Wednesday, May 11, 2022

"Antidotes to Ageism" Video, and the Need for Better Patient Agency

The organization Changing the Narrative in Colorado in partnership with the Boulder County Area Agency on Aging, created a 16-minute video: "Antidotes for Ageism: A brief guide to creating inclusive care in an ageist society."

"Ageism is a real problem everywhere, including in healthcare. It isn’t just wrong; it has impacts on our health, lifespan and economy."

You can download their "Guidelines for Age-Inclusive Communication," as a .pdf file. This document includes a reference:  "Research by FrameWorks Institute shows that certain terms are often associated with – and reinforce – negative stereotypes about older people that result in stereotyping and discrimination."

UPDATE, Thursday, May 12, 2022: I'm watching the video now, which begins with a definition of "ageism," as "Stereotypes (how we think), prejudice (how we feel), and discrimination (how we act) towards others, or oneself, based on age."

Maybe policing thoughts and feelings is attempted by raising awareness, but this is not always the case. Minds and hearts are reluctant to change, especially when ageism has been pervasive implicit bias in Western culture for at least 200 years(?) Better to approach the problem with enhancing the agency of those affected.

One interviewee states, "My goal is to change the way we think about growing older." Another promotes volunteerism, which seems to be a step down from more ambitious and personal pursuit such as starting a company.

The best comment was by someone who said "each year brings more confidence, having more experience in life, ability to take more risks, and to venture into areas I probably wouldn't have done at a younger age.
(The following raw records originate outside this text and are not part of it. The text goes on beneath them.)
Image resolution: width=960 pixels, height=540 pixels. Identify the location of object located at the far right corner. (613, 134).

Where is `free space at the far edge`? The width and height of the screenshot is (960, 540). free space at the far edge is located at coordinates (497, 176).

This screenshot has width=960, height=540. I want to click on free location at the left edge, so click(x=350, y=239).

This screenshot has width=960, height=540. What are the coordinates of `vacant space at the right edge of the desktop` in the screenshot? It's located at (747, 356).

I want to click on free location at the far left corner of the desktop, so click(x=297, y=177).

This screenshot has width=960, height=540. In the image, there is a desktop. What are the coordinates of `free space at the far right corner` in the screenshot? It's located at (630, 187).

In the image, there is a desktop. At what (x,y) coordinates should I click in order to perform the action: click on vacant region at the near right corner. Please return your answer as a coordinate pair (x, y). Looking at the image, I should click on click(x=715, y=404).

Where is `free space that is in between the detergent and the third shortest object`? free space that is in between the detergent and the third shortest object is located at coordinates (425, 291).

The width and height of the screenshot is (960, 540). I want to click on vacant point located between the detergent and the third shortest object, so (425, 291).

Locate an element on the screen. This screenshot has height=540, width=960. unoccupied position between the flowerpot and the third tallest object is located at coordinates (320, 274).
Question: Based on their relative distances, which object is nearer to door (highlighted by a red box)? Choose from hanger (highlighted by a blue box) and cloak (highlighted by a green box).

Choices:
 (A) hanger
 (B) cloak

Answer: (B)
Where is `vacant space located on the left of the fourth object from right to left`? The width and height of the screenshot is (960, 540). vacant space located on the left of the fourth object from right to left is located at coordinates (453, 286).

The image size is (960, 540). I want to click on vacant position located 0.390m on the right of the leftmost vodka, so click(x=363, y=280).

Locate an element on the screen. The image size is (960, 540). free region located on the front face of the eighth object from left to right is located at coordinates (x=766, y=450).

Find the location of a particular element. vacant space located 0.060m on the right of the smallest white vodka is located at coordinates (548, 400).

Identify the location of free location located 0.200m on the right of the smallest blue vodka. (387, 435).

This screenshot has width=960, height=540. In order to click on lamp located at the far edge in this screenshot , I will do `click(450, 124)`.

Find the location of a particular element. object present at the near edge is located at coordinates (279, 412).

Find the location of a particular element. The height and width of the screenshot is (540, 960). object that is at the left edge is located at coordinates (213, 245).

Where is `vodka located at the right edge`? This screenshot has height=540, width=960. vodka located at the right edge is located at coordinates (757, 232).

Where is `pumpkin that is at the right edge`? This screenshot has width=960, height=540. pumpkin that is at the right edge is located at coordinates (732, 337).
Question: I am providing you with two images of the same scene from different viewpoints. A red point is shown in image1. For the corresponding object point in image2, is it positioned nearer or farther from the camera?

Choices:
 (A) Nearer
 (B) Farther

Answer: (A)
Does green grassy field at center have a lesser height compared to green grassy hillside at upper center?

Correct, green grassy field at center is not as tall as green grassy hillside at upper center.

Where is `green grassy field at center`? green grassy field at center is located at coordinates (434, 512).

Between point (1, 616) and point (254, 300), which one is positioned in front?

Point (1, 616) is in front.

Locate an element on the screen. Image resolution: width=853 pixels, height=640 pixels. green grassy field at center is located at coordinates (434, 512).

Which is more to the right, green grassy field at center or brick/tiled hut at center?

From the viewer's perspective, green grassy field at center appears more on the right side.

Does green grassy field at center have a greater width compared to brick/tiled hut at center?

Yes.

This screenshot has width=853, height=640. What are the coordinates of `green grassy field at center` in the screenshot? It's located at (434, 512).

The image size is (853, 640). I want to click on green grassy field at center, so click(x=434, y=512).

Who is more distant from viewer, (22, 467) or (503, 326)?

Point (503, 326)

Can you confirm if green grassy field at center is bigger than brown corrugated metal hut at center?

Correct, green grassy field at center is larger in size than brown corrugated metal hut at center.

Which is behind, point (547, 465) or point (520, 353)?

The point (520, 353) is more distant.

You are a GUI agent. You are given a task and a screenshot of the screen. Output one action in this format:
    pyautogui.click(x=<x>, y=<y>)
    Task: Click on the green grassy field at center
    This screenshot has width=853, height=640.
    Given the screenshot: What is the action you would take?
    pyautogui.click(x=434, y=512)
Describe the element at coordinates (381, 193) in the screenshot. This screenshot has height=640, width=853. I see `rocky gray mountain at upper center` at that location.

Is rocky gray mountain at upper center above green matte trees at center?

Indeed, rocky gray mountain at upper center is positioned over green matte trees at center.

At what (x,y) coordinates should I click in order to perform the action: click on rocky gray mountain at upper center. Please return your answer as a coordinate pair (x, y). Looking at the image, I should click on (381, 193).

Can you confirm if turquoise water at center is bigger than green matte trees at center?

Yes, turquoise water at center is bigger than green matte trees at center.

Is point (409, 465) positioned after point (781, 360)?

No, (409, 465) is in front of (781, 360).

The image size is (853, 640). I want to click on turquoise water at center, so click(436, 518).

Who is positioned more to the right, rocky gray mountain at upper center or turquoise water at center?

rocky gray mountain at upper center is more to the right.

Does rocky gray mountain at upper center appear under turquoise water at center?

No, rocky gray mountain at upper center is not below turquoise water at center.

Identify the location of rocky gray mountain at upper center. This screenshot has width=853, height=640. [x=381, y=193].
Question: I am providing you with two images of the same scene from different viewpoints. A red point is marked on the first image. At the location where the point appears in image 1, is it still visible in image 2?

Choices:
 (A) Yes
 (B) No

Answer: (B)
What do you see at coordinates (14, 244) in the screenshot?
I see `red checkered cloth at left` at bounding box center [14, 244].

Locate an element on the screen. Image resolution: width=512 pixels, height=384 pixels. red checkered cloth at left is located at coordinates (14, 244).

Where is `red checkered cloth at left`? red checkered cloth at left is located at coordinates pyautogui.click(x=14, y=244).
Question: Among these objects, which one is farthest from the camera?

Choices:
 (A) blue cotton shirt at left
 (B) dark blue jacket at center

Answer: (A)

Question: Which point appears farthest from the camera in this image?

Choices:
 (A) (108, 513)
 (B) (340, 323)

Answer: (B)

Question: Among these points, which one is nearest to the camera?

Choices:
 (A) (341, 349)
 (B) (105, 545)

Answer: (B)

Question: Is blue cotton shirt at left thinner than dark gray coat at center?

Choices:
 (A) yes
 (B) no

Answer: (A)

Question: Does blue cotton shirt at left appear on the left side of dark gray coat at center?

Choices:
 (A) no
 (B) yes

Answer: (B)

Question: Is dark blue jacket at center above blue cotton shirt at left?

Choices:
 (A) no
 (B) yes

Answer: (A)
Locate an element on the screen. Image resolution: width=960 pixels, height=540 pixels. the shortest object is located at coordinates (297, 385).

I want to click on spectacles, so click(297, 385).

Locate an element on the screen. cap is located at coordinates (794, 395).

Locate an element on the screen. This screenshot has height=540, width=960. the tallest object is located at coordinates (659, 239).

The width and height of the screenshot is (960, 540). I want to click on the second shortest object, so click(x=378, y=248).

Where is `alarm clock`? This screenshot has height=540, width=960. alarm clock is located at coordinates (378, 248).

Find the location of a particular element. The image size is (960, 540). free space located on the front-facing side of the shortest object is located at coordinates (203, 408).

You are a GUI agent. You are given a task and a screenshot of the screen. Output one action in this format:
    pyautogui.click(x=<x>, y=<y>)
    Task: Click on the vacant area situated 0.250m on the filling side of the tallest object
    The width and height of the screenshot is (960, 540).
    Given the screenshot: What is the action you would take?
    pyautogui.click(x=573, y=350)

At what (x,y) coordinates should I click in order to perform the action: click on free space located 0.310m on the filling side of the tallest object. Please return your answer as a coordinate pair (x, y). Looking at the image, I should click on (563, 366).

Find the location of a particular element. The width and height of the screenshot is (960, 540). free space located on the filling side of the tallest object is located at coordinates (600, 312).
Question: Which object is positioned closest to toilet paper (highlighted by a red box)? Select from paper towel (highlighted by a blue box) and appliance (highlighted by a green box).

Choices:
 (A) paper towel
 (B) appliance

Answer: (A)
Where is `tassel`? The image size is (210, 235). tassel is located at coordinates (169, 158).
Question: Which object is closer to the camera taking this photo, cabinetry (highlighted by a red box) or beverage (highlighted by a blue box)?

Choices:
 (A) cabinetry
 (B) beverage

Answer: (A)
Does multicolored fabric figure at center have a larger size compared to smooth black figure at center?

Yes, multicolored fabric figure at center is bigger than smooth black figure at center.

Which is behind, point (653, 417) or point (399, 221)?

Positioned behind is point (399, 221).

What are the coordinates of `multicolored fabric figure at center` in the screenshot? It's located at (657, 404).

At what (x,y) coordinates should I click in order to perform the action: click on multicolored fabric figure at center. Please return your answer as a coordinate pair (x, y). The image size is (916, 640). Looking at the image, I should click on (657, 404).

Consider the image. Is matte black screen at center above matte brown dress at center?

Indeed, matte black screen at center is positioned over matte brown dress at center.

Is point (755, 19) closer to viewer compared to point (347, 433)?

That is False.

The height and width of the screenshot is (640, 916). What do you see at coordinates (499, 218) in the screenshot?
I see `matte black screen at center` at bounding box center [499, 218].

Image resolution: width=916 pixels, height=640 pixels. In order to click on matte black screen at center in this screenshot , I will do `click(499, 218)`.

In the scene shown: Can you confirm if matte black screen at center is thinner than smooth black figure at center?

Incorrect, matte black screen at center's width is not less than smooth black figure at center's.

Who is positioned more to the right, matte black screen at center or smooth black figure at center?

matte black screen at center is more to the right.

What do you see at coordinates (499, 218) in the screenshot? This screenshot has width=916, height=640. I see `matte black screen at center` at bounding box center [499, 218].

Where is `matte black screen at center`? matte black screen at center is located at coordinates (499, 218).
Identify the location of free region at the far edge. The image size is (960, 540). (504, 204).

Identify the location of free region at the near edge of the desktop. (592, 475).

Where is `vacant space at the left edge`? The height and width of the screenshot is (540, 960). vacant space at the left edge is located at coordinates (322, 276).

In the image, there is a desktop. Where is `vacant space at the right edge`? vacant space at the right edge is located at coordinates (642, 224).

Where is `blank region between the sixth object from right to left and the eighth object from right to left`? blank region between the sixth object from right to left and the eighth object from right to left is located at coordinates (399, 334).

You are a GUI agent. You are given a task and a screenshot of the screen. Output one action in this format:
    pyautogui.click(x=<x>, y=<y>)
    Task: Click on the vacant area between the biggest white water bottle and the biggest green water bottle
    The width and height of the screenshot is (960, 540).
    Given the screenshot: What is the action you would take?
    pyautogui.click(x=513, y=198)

The fact is fighting ageism is about changing your own mind first, and the most compelling agent for change is serving as an example.

Interestingly enough, with advancing research into artificial intelligence and the race to mimicking human thought and decision making, the problem of bias must be approached. Bias is a given when you use a computational approach for decision making. Human decision making is even more complicated and harder to analyze and correct. Daniel Kahneman's "Thinking, Fast and Slow," and his work in the psychological study of human decision making was recognized with a Nobel Prize.

With healthcare, there isn't the same urgency in treating older adults or using more involved therapies, perhaps underestimating the possibility of a good result. It's the "I don't want to push things you don't want to do" attitude. Too often, when clinicians are approached with this problem, it comes down to using the excuse that "it's the system." This makes it easy to absolve responsibility.

The video suggests that older adults are subjected to more unnecessary clinical tests. But this can be debated that some developing chronic conditions are associated with age such as metabolic syndrome. Older adults have been excluded from clinical trials, again with the belief that this will lead to more robust results. And, for this reason, the data don't exist for treatments such as vaccines.

Then we have elderspeak. It's entirely appropriate to speak out when you're subjected to this.

Wrong assumptions: depression is not a normal part of aging. Sexuality is not to be discussed. Other factors such as ethnicity, gender identity, socio-economic status, lifestyle choices etc., are similarly ignored.

The worst realization is that poor delivery of health care is not causally limited to ageism or any other type of social prejudice. Doctors and nursing are forced to sit in front of a computer to capture codes and not observe the patient as a unique individual--they have be reduced to a series of check boxes for more efficient billing. Clinicians are increasingly experiencing burnout, and the patients become more burdensome as the monolithic healthcare system is untouchable. Predictions are being made that costs healthcare in the US will rise significantly due to the burden of the evolving Covid-19 pandemic.

My antidote for ageism, and all the other various implicit biases, as well as the many systemic failings of the US healthcare is agency. The much-discussed patient-centered model is elusive. It's up to each individual person who interacts with the healthcare system had better be prepared to do his or her homework. You can keep a daily journal of medications taken, blood pressure readings, moods, etc., to make it easier to get proper recognition of your particular health needs by presenting these in your clinic visit.

Ageism is not going away anytime soon. Work to improve your agency first.